Is the following right ?
_________________________________________________________________

So...., when is the best time to take creatine?

It is much easier to answer, "when is the wrong time to take creatine".

    * Immediately before your workout?-------------------------------------

      Immediately before your workout is not the best time to take creatine.

      First, large shifts in body fluid during exercise should be avoided at all cost. They could severely compromise exercise performance and even prove hazardous.

      Secondly, less glycemic foods are a preferable food source prior to exercise because they provide cellular energy more steadily. On the other hand, highly glycemic sugars (like those taken with creatine) should be avoided prior to exercise because of the sudden crash in energy levels they cause.

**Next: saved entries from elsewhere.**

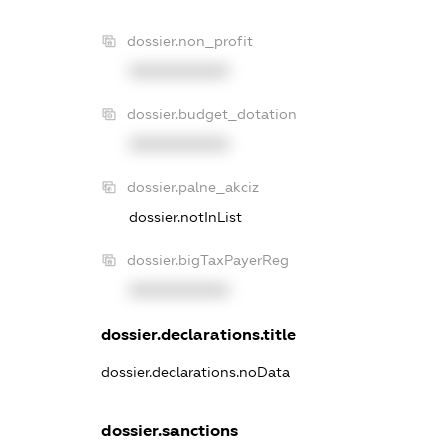
dossier.non_profit
XXXXXXXXXX
dossier.budget_dotation
XXXXXXXXXX
dossier.palne_akciz
dossier.notInList
dossier.bigTaxPayerReg
XXXXXXXXXX
dossier.declarations.title
dossier.declarations.noData
dossier.sanctions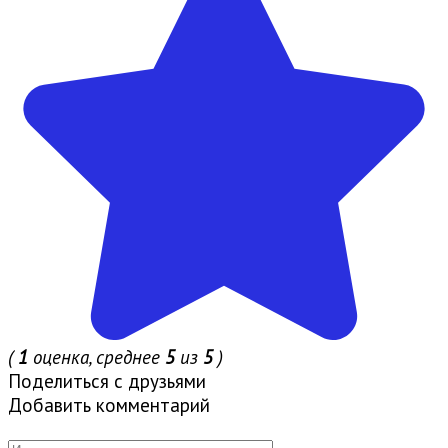
(
1
оценка, среднее
5
из
5
)
Поделиться с друзьями
Добавить комментарий
Имя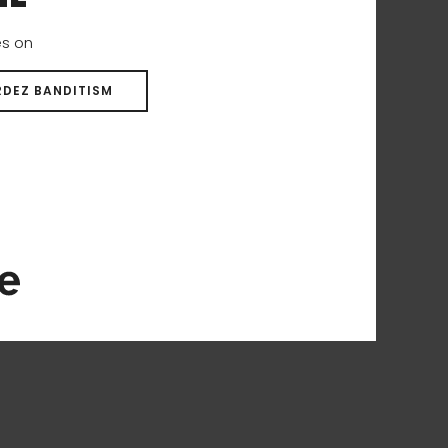
es on
DEZ BANDITISM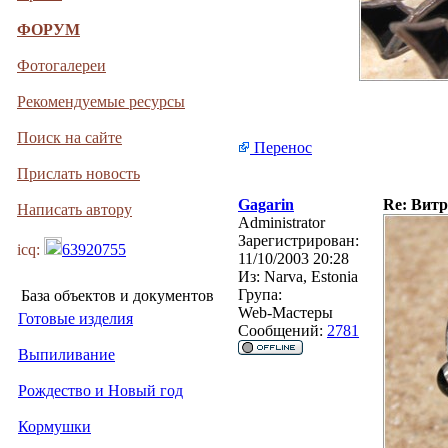
ФОРУМ
Фотогалереи
Рекомендуемые ресурсы
Поиск на сайте
Перенос
Прислать новость
Gagarin
Re: Витр
Написать автору
Administrator
Зарегистрирован:
icq:
63920755
11/10/2003 20:28
Из:
Narva, Estonia
Група:
База объектов и документов
Web-Мастеры
Готовые изделия
Сообщений:
2781
Выпиливание
Рождество и Новый год
Кормушки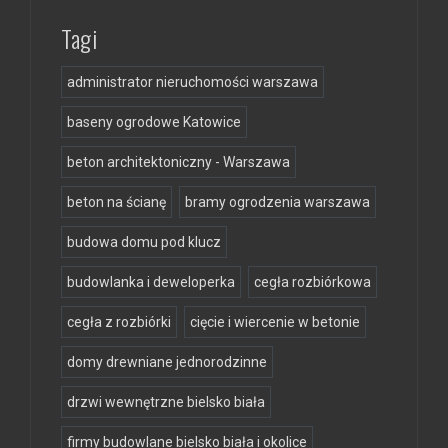
Tagi
administrator nieruchomości warszawa
baseny ogrodowe Katowice
beton architektoniczny - Warszawa
beton na ścianę
bramy ogrodzenia warszawa
budowa domu pod klucz
budowlanka i deweloperka
cegła rozbiórkowa
cegła z rozbiórki
cięcie i wiercenie w betonie
domy drewniane jednorodzinne
drzwi wewnętrzne bielsko biała
firmy budowlane bielsko biała i okolice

      Lastly, creatine needn't be "fresh" to work. Once the muscle stores are full, creatine is stable until degraded. Therefore, the stores don't need to be replenished immediately before exercising.

    * During your workout?-------------------------------------------------

      One study showed that taking creatine during your workout hampers exercise performance. This is probably due to the effect of dehydration on exercise performance.

    * Before and after your workout?----------------------------------------

      Don't supplement to frequently. Supplementing both before and after exercise may be counterproductive because of the inhibition of creatine transporter activity that may still persist from the previous feeding.

The short answer:

The best time to take creatine is immediately after your workout when the metabolic state of skeletal muscle is most receptive to insulin-mediated uptake of creatine. Further capitalize on this situation by taking creatine with fruit juices (at least 16 ounces) that contain simple sugars such as glucose or dextrose.


Does this sounds right to anyone ?
Sorry if this has been posted before but I can't find any clear answers..


----------



## Amino89 (Jan 16, 2009)

Honestly, it doesn't really matter. I prefer to do 5g. on workout days, along with my PWO shake.


----------



## zombul (Jan 16, 2009)

I personally still load the first week and it dosen't really matter when you take it but I would prefer after workout as opposed to before. Many people don't load on it and that works for them so try both ways and see what works for you.


----------



## Chris6006 (Jan 16, 2009)

zombul said:


> I personally still load the first week and it dosen't really matter when you take it but I would prefer after workout as opposed to before. Many people don't load on it and that works for them so try both ways and see what works for you.



Alright thanks a lot


----------



## Kran (Jan 16, 2009)

20g after workout for the first 5 days, then maintain taking 5g per day


----------



## egodog48 (Jan 17, 2009)

I take mine only post workout.  I do take a preworkout with a creatine in it though too.


----------



## workingatit43 (Jan 17, 2009)

I also take it PWO.


----------



## Skib (Jan 17, 2009)

the stuff i have says to take a scoop before and after... some questions i have are how long should one be on it before going off it for a while? and how long should you stay off it before going back on it? also, is it necessary to keep taking it on off days? if so, how much? same amount as on days?


----------



## zombul (Jan 19, 2009)

I personally cycle it though many people don't feel it's necessary, I get better restults that way. I take it for around 6 weeks and will lay off it atleast 6-8 weeks before starting my loading week again. And when I'm on a cycle I do take it on my non workout days.


----------



## strong (Feb 1, 2009)

kre-alkalin


----------



## workhard1 (Feb 1, 2009)

How would you recommend dosing it if you are working out twice a day? For example, if I have to get up at 5:45 in the morning to go do a cardio/bodyweight workout with the crew team and then life later in the day around 5:00 PM do I want to dose before/after the morning workout or the evening workout?


----------



## rippednmichigan (Feb 2, 2009)

Kran said:


> 20g after workout for the first 5 days, then maintain taking 5g per day



^^^this.


----------